Pitt noted that the SEC's guidance effectively established that one of the crucial principles everyone should remember is that the purpose of rendering advice is to enhance shareholder value. He said this principle is crucial because it is what makes an economy run.
Although he noted that it was appropriate for individual shareholders to have their own views and agendas, he said there is a lot of activity that does nothing to enhance shareholder value.
According to Pitt, proxy advisory firms obtain an exemption from the proxy solicitation requirements on the assumption that they are trying to help shareholders enhance the value of their investments. Pitt found difficulty in this assumption, however, because there is lack of transparency in how proxy advisors come up with their recommendations and there may be uncertainty on whether they are based on current and accurate data.
He noted that in the end, the proxy advisory process should be a collaborative process between investors, proxy advisors and issuers.

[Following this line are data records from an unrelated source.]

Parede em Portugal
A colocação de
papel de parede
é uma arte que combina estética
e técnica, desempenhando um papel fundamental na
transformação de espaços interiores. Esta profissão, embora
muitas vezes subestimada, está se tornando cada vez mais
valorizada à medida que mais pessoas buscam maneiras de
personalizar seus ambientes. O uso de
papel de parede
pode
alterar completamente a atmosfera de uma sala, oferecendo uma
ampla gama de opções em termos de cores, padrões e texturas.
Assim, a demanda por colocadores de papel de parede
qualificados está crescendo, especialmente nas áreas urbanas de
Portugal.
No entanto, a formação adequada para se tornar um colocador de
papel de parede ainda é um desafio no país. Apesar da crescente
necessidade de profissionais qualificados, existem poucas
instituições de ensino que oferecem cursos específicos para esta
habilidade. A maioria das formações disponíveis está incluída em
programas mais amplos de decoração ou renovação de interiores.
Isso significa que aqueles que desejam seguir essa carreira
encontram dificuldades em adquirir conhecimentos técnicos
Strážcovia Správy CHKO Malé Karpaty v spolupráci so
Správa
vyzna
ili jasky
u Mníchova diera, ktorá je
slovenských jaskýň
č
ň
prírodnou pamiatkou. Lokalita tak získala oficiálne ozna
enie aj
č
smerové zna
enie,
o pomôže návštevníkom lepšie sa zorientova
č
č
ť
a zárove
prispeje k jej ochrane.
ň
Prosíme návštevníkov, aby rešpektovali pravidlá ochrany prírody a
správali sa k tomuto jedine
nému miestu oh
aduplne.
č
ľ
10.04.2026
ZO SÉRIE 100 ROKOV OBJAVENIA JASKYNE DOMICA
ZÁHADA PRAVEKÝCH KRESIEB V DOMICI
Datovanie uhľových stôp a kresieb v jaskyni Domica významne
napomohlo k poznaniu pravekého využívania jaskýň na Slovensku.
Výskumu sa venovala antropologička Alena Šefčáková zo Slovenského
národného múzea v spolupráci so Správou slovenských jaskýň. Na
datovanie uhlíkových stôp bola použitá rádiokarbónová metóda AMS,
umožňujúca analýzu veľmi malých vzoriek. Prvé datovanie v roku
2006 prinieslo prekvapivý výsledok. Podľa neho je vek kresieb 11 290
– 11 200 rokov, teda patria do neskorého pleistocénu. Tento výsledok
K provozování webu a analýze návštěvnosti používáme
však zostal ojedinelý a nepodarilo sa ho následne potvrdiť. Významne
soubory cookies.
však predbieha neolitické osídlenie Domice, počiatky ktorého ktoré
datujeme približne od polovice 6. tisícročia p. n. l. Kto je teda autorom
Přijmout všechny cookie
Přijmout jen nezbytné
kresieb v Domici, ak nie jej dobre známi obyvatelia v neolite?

In discussing the three takeaways from the SEC's update, Pitt said there is no substitute for public companies “doing their homework.”
Part of this process is that public companies should have a continuous dialogue with proxy advisors and institutional investors to ensure that their views are heard and that they have correct information.
He also noted that it's absolutely essential to know what is on the mind of shareholders and to present when the air is clear.
If the first time a company is talking to institutional investors is when it needs them, it is already too late, he said.